AI Data Centre Networking: Takeaways and Beyond

May 24, 2025 · 17 min read

AI Infrastructure RoCE InfiniBand Data Centres Data Centers Networking

AI Data Centre Networking: Takeaways and Beyond

Introduction

After listening to the insightful Heavy Networking podcast episode 782, I felt compelled to delve deeper into the intricacies of AI data centre networking. The episode shed light on the challenges and solutions in automating networks for AI workloads, prompting me to explore the architectural distinctions and considerations in AI cluster networks.

What struck me most was how fundamentally different AI training networks are from traditional data centre infrastructure. Having spent years working with conventional server deployments, I’ve come to appreciate that AI workloads don’t just require more bandwidth—they demand an entirely different approach to network design, from physical topology to congestion control mechanisms.

Let me break down the core networking considerations for AI training workloads as I understand them.

The Fundamental Shift: Why Traditional Networks Fall Short

When I first encountered AI training requirements, I naively assumed we could simply scale up existing network designs. More servers mean more switches, right? This thinking proved woefully inadequate once I understood what actually happens during distributed AI training.

Traditional data centre workloads—web servers, databases, microservices—generate what network engineers call “mice flows.” These are small, short-lived connections with relatively modest bandwidth requirements. A web server might handle thousands of concurrent connections, but each individual request transfers relatively little data. Network congestion causes slight delays, users wait a moment longer for pages to load, but the world doesn’t end.

AI training generates “elephant flows”—massive, sustained data transfers between GPUs that must remain perfectly synchronised. When training a large language model across hundreds of GPUs, these processors constantly share gradients, weights, and intermediate results. Any disruption—a dropped packet, momentary congestion, even microseconds of additional latency—can cause the entire training job to slow down or fail completely.

The economic impact is staggering: when you’re paying millions for GPU time, network inefficiencies directly translate to massive waste.

Front-End vs Back-End AI Cluster Networks

In modern AI training clusters, I’ve learnt that the networking stack is typically divided into two distinct fabrics, each optimised for completely different requirements:

Front-End Networks: The Traditional Side

The Front-End (FE) handles what you’d expect from any data centre network: user access, management traffic, and crucially, data ingestion for training jobs. This network looks relatively familiar—traditional Ethernet switches arranged in typical spine-leaf topologies, connecting to storage systems and external networks.

When training a new model, enormous datasets must flow into the cluster through this front-end network. We’re talking about terabytes or petabytes of training data that needs reliable, high-throughput delivery to the compute nodes. However, this traffic is more forgiving than the back-end requirements—if data ingestion slows slightly, training might delay but won’t crash.

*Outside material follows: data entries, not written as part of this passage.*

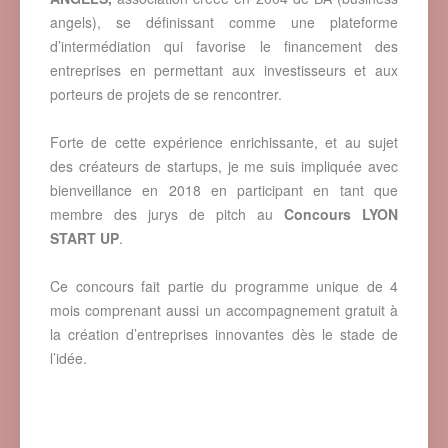
angels), se définissant comme une plateforme
d’intermédiation qui favorise le financement des
entreprises en permettant aux investisseurs et aux
porteurs de projets de se rencontrer.
Forte de cette expérience enrichissante, et au sujet
des créateurs de startups, je me suis impliquée avec
bienveillance en 2018 en participant en tant que
membre des jurys de pitch au
Concours LYON
START UP
.
Ce concours fait partie du programme unique de 4
mois comprenant aussi un accompagnement gratuit à
la création d’entreprises innovantes dès le stade de
l’idée.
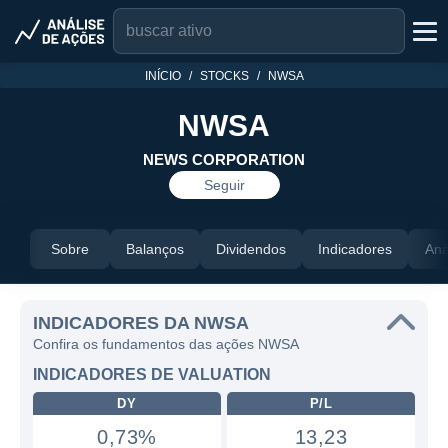
INÍCIO
STOCKS
NWSA
NWSA
NEWS CORPORATION
Seguir
Sobre
Balanços
Dividendos
Indicadores
Aná
INDICADORES DA NWSA
Confira os fundamentos das ações NWSA
INDICADORES DE VALUATION
DY
P/L
0,73%
13,23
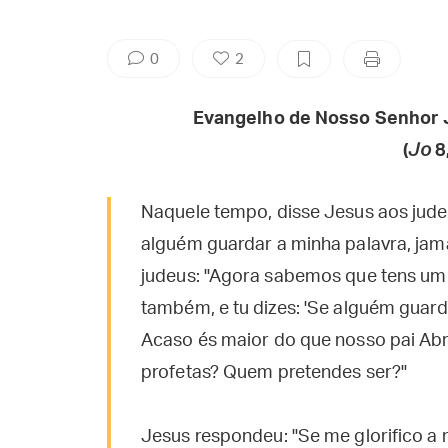
0
2
Evangelho de Nosso Senhor 
(
Jo
8
Naquele tempo, disse Jesus aos jude
alguém guardar a minha palavra, jam
judeus: "Agora sabemos que tens um
também, e tu dizes: 'Se alguém guard
Acaso és maior do que nosso pai A
profetas? Quem pretendes ser?"
Jesus respondeu: "Se me glorifico a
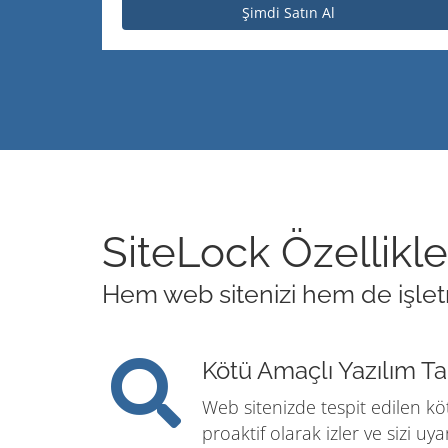
Şimdi Satın Al
SiteLock Özellikle
Hem web sitenizi hem de işletme
Kötü Amaçlı Yazılım T
Web sitenizde tespit edilen köt
proaktif olarak izler ve sizi uyar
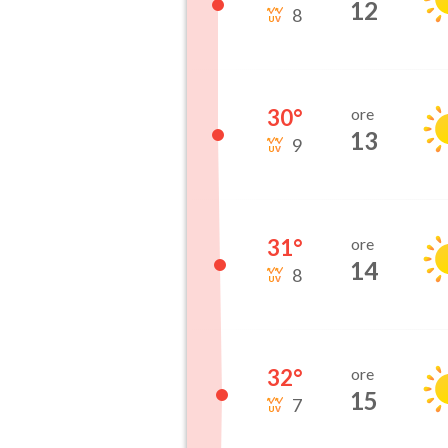
12
8
30
°
ore
13
9
31
°
ore
14
8
32
°
ore
15
7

Frontend DC Fabric — Source: Meta’s Network Journey to Enable AI | Hany Morsy & Susana Contrera

Back-End Networks: The High-Performance Beast

The Back-End (BE) is where the magic happens, and where traditional networking wisdom breaks down completely. This fabric exists for one purpose: enabling GPU-to-GPU communication during training with ultra-low latency and zero packet loss.

From my research into various implementations, organisations implement dual-homing for each rack, connecting them to both FE and BE networks. The FE utilises conventional 100/200GbE Ethernet, while the BE typically operates on 400GbE+ RoCE or InfiniBand, catering to the high-throughput demands of AI workloads.

The back-end network must deliver three critical characteristics that traditional networks rarely optimise for simultaneously:

Perfect synchronisation: During distributed training, all GPUs must remain in lockstep. When one GPU completes a calculation, it must immediately share results with hundreds or thousands of other GPUs. Any delay causes expensive hardware to sit idle.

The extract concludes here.